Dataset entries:
---*---

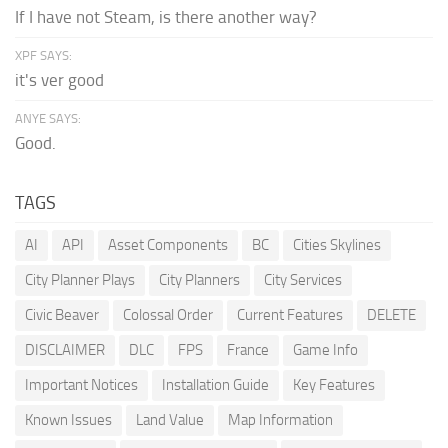
If I have not Steam, is there another way?
XPF SAYS:
it's ver good
ANYE SAYS:
Good.
TAGS
AI
API
Asset Components
BC
Cities Skylines
City Planner Plays
City Planners
City Services
Civic Beaver
Colossal Order
Current Features
DELETE
DISCLAIMER
DLC
FPS
France
Game Info
Important Notices
Installation Guide
Key Features
Known Issues
Land Value
Map Information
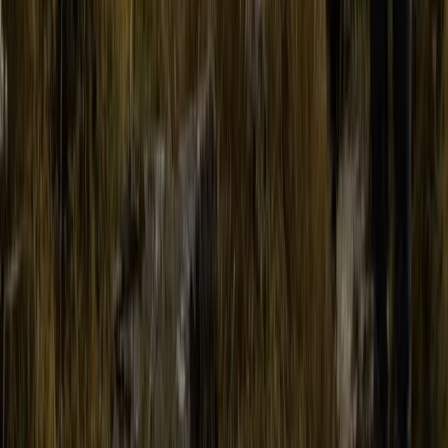
Advanced, Improver
Book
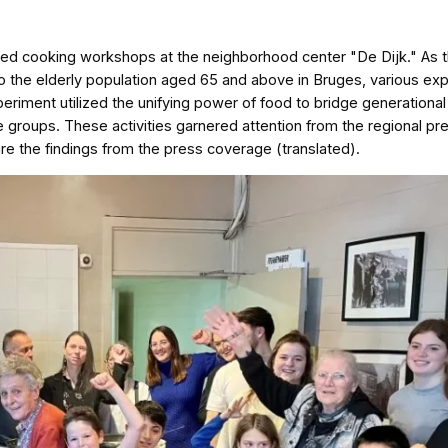
zed cooking workshops at the neighborhood center "De Dijk." As 
s to the elderly population aged 65 and above in Bruges, various e
riment utilized the unifying power of food to bridge generationa
e groups. These activities garnered attention from the regional pr
re the findings from the press coverage (translated).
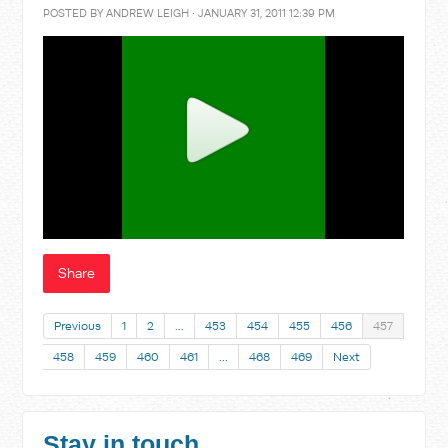
POSTED BY
ANDREW LEIGH
· JANUARY 31, 2011 12:39 PM
Share
Previous
1
2
…
453
454
455
456
457
458
459
460
461
…
468
469
Next
Stay in touch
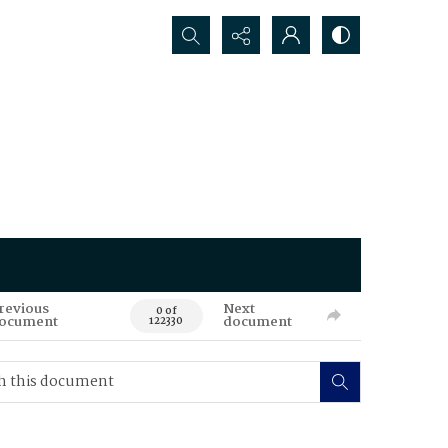
Search...
revious
Next
0 of
ocument
document
122330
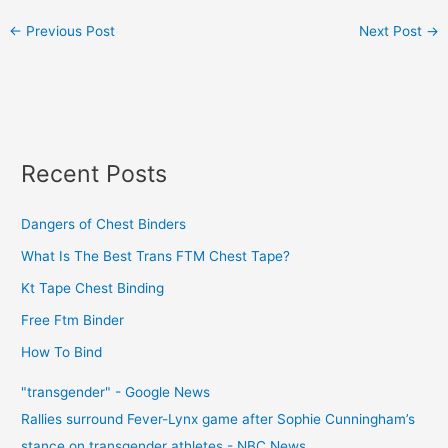
←
Previous Post
Next Post
→
Recent Posts
Dangers of Chest Binders
What Is The Best Trans FTM Chest Tape?
Kt Tape Chest Binding
Free Ftm Binder
How To Bind
"transgender" - Google News
Rallies surround Fever-Lynx game after Sophie Cunningham’s
stance on transgender athletes - NBC News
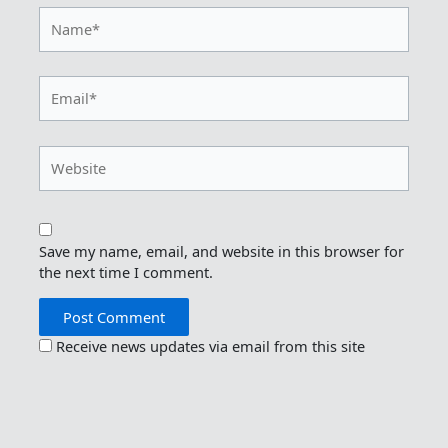
Name*
Email*
Website
Save my name, email, and website in this browser for
the next time I comment.
Receive news updates via email from this site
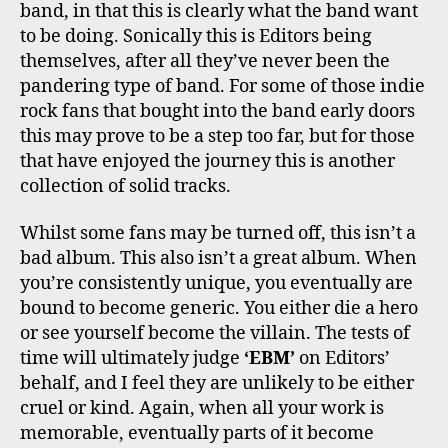
band, in that this is clearly what the band want
to be doing. Sonically this is Editors being
themselves, after all they’ve never been the
pandering type of band. For some of those indie
rock fans that bought into the band early doors
this may prove to be a step too far, but for those
that have enjoyed the journey this is another
collection of solid tracks.
Whilst some fans may be turned off, this isn’t a
bad album. This also isn’t a great album. When
you’re consistently unique, you eventually are
bound to become generic. You either die a hero
or see yourself become the villain. The tests of
time will ultimately judge
‘EBM’
on Editors’
behalf, and I feel they are unlikely to be either
cruel or kind. Again, when all your work is
memorable, eventually parts of it become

---*---

Task objective: When the string "become" appears in a line of the records above, that line is to be copied.

Task result:
bound to become generic. You either die a hero
or see yourself become the villain. The tests of
memorable, eventually parts of it become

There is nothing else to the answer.